## WORK REQUEST:
Using the records provided below, locate and copy each line that contains the word "Clear".
Start of Block
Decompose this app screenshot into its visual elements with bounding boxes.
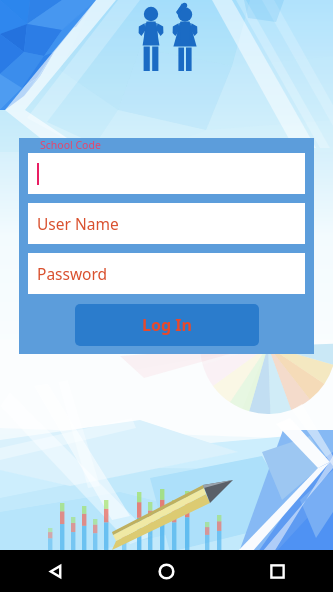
- staticText: Password: [37, 263, 108, 284]
- staticText: School Code: [40, 138, 101, 152]
- button[interactable]: Home: [111, 550, 222, 592]
- button[interactable]: Password: [28, 253, 305, 294]
- button[interactable]: [28, 153, 305, 194]
- button[interactable]: Back: [0, 550, 111, 592]
- button[interactable]: Recent apps: [222, 550, 333, 592]
- staticText: Log In: [142, 314, 192, 336]
- staticText: User Name: [37, 213, 119, 234]
- button[interactable]: Log In: [75, 304, 259, 346]
- button[interactable]: User Name: [28, 203, 305, 244]
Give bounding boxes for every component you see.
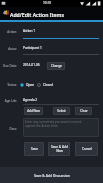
button[interactable]: Change [47,62,65,70]
button[interactable]: Save & Add New [48,142,70,156]
staticText: Action: [7,30,17,34]
staticText: Due Date: [3,64,17,68]
button[interactable]: Enter any comments you want to record ag… [23,118,99,137]
staticText: Status: [7,83,17,87]
button[interactable]: Add New [24,107,43,115]
button[interactable]: Navigate up [0,7,8,19]
staticText: Cancel [82,147,92,151]
staticText: Action 1 [23,29,36,33]
staticText: Add/Edit Action Items [10,11,65,18]
staticText: Enter any comments you want to record ag… [25,120,82,128]
staticText: Open [26,83,35,87]
button[interactable]: Save [24,142,44,156]
staticText: Change [51,64,62,68]
staticText: Save & Add Discussion [34,173,70,178]
staticText: Save & Add New [51,145,68,153]
staticText: 2014-01-06 [23,63,40,67]
staticText: Clear [80,109,88,113]
button[interactable]: Open [20,81,35,89]
staticText: Desc: [9,127,17,131]
button[interactable]: Cancel [75,142,98,156]
staticText: Save [31,147,38,151]
button[interactable]: Select [53,107,70,115]
button[interactable]: Clear [75,107,92,115]
staticText: Agn Lnk: [4,99,17,103]
staticText: Select [57,109,66,113]
staticText: Agenda 2 [23,98,38,102]
staticText: Assoc: [8,47,17,51]
staticText: 10:10 [43,1,52,5]
button[interactable]: Closed [37,81,54,89]
staticText: Participant 1 [23,46,42,50]
staticText: Closed [43,83,54,87]
staticText: Add New [27,109,40,113]
button[interactable]: Save & Add Discussion [0,167,103,183]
End of Block
## EXERCISE SOLUTION:
staticText: Clear [80,109,88,113]
button[interactable]: Clear [75,107,92,115]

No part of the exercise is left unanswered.